NTC, with Coronell as director and one of the main shareholders, developed a pilot program with the company Imagen y Sonido, owned by the extradited drug trafficker Justo Pastor Perafán. Germán Castaño Valencia, a collaborator of Perafán, declared before a notary that there were "countless meetings" between Coronell and Perafán. Marco Antonio Cañon, a partner of NTC, stated in a recording that the pilot "cost about one hundred and something million" and that "All of us (the partners of NTC) knew who Pastor Perafán was… My 10% was Pastor's 10%… If it hadn't been for Imagen & Sonido, Daniel Coronell wouldn't be what he is today, and the pilots that were made, which cost a fortune, wouldn't have been done." In that same recording, Cañon asserts that Coronell knew that the person behind Imagen y Sonido was Perafán. Coronell has reiterated that he did not know Mr. Perafán and that NTC did not have any business partnership with him.

These allegations were brought forward by Álvaro Uribe during the 2002 presidential campaign. In 2010, they were expanded upon by the newspaper El Colombiano, after Coronell revealed that the then-director of that newspaper, Ana Mercedes Gómez Martínez, had benefited from the Agro Ingreso Seguro program, one of the most notable corruption scandals during the Uribe government. Coronell requested a retraction from the director of El Colombiano, clarifying that Imagen y Sonido had not only worked with NTC but also with Caracol Televisión, DFL Televisión, the National Army in the series Hombres de Honor, among other companies. At that time, Imagen y Sonido was a pioneering company in digital television in Colombia, and there were no legal proceedings against it then. Former President Álvaro Uribe and his sons Tomás and Jerónimo Uribe Moreno, as well as some of their followers, have repeatedly disseminated the existence of the partnership between Coronell and César Villegas and have claimed that Coronell benefited from Perafán. Coronell has indicated that these accusations are retaliation by Uribe and his sons due to his investigations such as the Yidispolitica scandal and the free trade real estate project in which the Uribe Moreno brothers participated, as well as the Uribe Case, the Agro Ingreso Seguro scandal, and the possible links of Álvaro Uribe's father, Alberto Uribe Sierra, with the drug trafficker Pablo Escobar, among other corruption scandals surrounding the former president. Former President Uribe retracted from having accused Coronell of being a drug trafficker as a consequence of an aggravated slander lawsuit initiated by Coronell.

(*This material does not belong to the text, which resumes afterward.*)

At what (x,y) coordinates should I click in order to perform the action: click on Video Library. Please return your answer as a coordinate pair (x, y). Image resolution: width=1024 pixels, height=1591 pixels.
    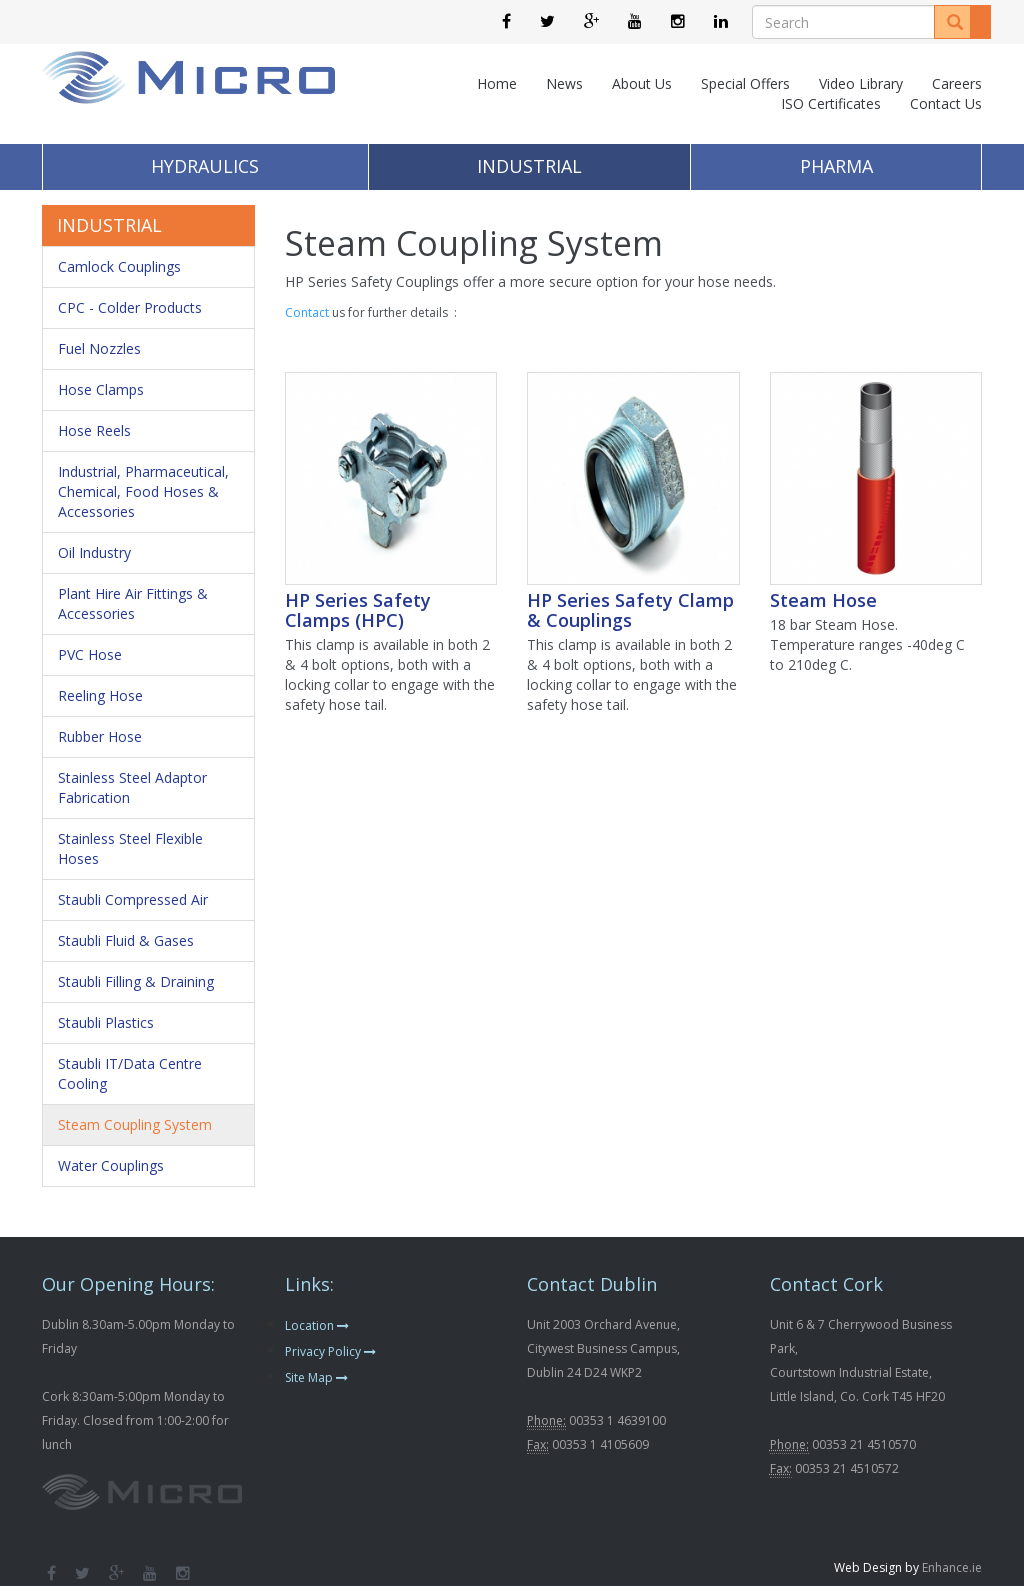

In the case of the free trade real estate development, the justice system in multiple instances ruled in favor of the Uribe Moreno brothers and declared that there had been no damage to administrative morality.

==Awards==
Coronell has been awarded with ten Emmy awards and the prestigious Simón Bolívar National Journalism Award on seven occasions:
- 1987: Best TV Chronicle
- 1989: Best Journalistic Report
- 1992: Best Cultural Report
- 2007: Best Opinion Column
- 2008: Best TV News Follow-up Report and Best Investigative Report for TV

In 2009 he was granted the highest award for a TV investigative report by the Fundación Nuevo Periodismo Iberoamericano - Cemex, for "Un crimen casi perfecto" (An Almost Perfect Crime) together with a team of journalists from Noticias Uno. The program was broadcast in 2007. In 2009, he was honored with an Oxfam Novib/PEN Award.

In 2018, he received the José de Recasens Life and Work Award, presented by the Faculty of Social Communication-Journalism at the Externado University of Colombia, for his "love of the truth."

In 2025, he received the Grand Prize for Press Freedom, the highest award given by the Inter-American Press Association (IAPA).

In 2026, the Bogotá Circle of Journalists, CPB, awarded him the Guillermo Cano Journalism Merit Award, the highest award given by the association.